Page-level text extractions

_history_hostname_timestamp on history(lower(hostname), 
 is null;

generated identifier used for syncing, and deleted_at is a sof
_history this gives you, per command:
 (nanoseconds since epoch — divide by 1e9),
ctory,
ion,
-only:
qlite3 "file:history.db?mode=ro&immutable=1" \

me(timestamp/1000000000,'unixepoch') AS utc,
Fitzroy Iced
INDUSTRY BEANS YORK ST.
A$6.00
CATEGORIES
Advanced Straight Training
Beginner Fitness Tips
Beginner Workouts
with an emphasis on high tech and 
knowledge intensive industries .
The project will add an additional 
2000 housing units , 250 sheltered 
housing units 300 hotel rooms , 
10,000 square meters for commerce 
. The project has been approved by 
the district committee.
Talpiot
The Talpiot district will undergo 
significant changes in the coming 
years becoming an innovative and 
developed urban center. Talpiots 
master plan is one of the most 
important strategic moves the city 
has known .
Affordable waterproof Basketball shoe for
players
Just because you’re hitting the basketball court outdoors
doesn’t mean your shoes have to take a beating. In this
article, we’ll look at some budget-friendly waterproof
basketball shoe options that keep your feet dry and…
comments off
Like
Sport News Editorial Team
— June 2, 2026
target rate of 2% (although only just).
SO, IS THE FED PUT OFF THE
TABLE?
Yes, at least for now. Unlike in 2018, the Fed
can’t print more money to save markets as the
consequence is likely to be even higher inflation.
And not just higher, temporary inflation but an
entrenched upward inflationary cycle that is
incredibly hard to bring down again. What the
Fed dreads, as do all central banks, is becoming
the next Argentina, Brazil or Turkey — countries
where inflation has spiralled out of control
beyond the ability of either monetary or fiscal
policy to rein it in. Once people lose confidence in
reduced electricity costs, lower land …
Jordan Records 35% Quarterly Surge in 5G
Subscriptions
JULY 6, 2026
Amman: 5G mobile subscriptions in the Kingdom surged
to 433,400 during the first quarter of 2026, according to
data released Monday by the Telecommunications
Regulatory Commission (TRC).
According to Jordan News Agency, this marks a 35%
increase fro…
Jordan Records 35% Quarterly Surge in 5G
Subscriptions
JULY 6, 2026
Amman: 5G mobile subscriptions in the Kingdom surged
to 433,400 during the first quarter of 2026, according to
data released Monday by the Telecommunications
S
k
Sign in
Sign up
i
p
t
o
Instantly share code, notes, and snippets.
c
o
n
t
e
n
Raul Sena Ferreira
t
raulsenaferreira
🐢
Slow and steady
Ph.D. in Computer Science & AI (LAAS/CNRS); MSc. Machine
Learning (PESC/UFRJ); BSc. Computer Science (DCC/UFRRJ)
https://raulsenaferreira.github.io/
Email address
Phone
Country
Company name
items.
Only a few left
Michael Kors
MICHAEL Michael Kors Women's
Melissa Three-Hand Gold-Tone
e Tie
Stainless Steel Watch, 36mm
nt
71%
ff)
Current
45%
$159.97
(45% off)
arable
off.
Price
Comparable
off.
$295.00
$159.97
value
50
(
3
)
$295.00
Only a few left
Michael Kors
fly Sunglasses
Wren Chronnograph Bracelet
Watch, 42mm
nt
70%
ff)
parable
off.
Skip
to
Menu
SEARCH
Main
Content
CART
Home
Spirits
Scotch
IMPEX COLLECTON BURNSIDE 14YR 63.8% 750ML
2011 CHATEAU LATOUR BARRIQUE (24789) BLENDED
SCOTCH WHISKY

:: DESCRIPTION OF THE TASK ::
Show all lines above holding the word "units".

:: RESULT OF THIS TASK ::
2000 housing units , 250 sheltered 
housing units 300 hotel rooms , 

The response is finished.